職場復帰の手引きの落とし穴 ―突然訪れる第2ステップ―

従業員の職場復帰支援は、基本的にはこの手引きに従って対応して頂ければ問題ありません。しかし、一つ気をつけて頂きたいポイントがあります。それは、「第1ステップの段階から、第5ステップまで見据えた準備を進めておくこと」です。

実はこの手引き、<第2ステップ>からは可能な限り迅速に事を進めていく必要があるのですが、期間については特に書かれていないので、そのことに気づかないまま<第1ステップ>の期間が過ぎてしまうことがよくあります。

そうなると、休業中の社員からある日突然「復職可の診断書」が提出され、「復職可否の判断はどうすればいいの?」、「復職後の受け入れ準備はどうするの?」と現場は大慌てになってしまいます。

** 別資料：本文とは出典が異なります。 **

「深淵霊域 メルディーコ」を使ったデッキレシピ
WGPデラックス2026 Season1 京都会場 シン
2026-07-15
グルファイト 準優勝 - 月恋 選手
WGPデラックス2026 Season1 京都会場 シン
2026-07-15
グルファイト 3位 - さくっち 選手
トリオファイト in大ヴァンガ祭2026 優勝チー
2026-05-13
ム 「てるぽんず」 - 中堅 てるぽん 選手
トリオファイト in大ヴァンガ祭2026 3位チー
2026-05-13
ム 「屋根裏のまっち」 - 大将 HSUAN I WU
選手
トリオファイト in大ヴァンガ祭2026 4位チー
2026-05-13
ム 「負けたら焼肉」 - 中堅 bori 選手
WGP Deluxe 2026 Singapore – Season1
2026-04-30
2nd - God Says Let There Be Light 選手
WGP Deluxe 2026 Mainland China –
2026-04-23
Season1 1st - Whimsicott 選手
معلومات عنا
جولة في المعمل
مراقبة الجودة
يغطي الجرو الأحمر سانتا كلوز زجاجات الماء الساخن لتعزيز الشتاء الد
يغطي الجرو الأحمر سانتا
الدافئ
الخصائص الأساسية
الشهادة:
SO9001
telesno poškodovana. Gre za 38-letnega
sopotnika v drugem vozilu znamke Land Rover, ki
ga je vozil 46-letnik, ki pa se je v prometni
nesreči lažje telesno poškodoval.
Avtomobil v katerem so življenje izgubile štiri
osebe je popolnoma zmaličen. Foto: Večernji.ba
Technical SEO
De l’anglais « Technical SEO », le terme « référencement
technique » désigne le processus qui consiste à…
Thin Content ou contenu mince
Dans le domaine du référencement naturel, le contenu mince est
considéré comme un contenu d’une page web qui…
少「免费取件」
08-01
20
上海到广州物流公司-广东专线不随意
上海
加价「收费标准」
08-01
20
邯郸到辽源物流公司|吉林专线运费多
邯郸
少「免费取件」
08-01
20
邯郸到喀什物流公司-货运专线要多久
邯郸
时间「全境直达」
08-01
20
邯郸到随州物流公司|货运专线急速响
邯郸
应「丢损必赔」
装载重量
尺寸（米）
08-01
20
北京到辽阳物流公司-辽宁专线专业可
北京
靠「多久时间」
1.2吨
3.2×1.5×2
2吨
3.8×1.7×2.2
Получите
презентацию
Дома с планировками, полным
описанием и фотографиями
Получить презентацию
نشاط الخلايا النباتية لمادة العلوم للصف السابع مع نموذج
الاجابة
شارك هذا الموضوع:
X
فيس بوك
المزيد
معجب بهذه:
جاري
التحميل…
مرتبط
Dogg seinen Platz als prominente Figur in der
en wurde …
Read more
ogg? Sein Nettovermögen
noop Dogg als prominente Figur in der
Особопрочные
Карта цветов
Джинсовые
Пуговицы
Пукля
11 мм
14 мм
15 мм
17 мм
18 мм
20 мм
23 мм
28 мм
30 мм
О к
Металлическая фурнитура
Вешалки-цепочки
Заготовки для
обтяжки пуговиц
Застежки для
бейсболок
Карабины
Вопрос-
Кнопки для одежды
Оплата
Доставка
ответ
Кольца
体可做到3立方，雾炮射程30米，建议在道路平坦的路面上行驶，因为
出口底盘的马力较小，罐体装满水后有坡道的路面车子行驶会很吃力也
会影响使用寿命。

実際、「従業員から復職可能の診断が出てきたけれど、どうしたらいい?」というご相談はよくお受けしますので、これは是非とも気をつけて頂きたいポイントです。従業員の方が休業中から定期的に連絡を取り合える体制を作っておき、そろそろ復職というタイミングに合わせて、受け入れの準備を進められると良いですね。